If economists say full employment is 5%, then 10 states are filled to overflowing. Each has a jobless rate under 3%, according to the Bureau of Labor Statistics (BLS).
The national unemployment rate was 3.9% in April, the lowest it has been in almost 20 years. The economic theory about employment is that enough people move from job to job that 0% is unemployment is impossible. Many unemployed people are in and out of their jobs in a matter of weeks or even days. However, in some states the number is approaching zero, and, as has been pointed out frequently, this can cause a serious shortage of workers.
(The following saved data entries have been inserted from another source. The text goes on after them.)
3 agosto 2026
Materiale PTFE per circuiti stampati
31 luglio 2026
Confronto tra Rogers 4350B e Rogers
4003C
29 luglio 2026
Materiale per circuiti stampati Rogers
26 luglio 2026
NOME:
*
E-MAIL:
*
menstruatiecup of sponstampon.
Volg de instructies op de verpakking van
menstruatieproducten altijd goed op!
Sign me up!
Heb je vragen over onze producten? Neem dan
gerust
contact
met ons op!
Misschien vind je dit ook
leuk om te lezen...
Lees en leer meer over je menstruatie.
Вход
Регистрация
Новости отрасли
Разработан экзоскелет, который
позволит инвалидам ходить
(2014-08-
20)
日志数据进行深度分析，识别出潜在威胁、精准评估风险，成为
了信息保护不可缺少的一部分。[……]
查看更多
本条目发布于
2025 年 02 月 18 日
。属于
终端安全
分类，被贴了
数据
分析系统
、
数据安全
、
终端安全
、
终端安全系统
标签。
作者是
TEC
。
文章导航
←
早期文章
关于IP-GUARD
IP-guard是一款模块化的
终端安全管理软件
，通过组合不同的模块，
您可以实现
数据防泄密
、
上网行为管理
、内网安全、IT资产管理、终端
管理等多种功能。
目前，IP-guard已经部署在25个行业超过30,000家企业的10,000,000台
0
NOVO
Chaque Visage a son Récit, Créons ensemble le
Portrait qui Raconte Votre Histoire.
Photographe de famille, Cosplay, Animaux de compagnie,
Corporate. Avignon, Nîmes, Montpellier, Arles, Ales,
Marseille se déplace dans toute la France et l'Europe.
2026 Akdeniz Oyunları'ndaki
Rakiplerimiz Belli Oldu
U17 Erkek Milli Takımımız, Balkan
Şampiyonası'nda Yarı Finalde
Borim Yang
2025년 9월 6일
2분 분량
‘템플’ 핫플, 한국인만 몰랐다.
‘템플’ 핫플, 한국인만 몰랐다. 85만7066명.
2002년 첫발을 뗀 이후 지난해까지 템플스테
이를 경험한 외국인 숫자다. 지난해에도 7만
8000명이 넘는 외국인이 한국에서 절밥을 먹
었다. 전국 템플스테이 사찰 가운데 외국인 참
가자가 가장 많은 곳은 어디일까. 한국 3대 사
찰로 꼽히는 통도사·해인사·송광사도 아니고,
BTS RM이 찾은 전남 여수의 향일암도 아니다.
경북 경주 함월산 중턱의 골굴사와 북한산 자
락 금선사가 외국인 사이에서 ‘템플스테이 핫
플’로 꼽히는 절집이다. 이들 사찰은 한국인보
The states with particularly low joblessness are Colorado at 2.9%, Hawaii at 2.0%, Idaho at 2.9%, Iowa at 2.8%, Maine at 2.7%, Nebraska at 2.8%, New Hampshire at 2.6%, North Dakota at 2.6%, Vermont at 2.5% and Wisconsin at 2.8%.
Based on population, most of these states are small. Vermont, North Dakota, South Dakota, New Hampshire and Maine are among the bottom 10 states in population size.
The states also tend to be geographically grouped, but it is hard to come by a single explanation for this.
More BLS comment on state population:
Unemployment rates were lower in April in 4 states and stable in 46 states and the District of Columbia, the U.S. Bureau of Labor Statistics reported today. Twelve states had jobless rate decreases from a year earlier and 38 states and the District had little or no change. The national unemployment rate edged down from March to 3.9 percent and was 0.5 percentage point lower than in April 2017.
Nonfarm payroll employment increased in 3 states in April 2018 and was essentially unchanged in 47 states and the District of Columbia. Over the year, 28 states added nonfarm payroll jobs, 1 state lost jobs, and 21 states and the District were essentially unchanged.
Twenty-eight states had over-the-year increases in nonfarm payroll employment in April. The largest job gains occurred in California (+356,800), Texas (+332,300), and Florida (+178,400). The largest percentage gain occurred in Nevada (+3.4 percent), followed by Idaho and Utah (+3.3 percent each). North Dakota lost jobs over the year (-7,900, or -1.8 percent).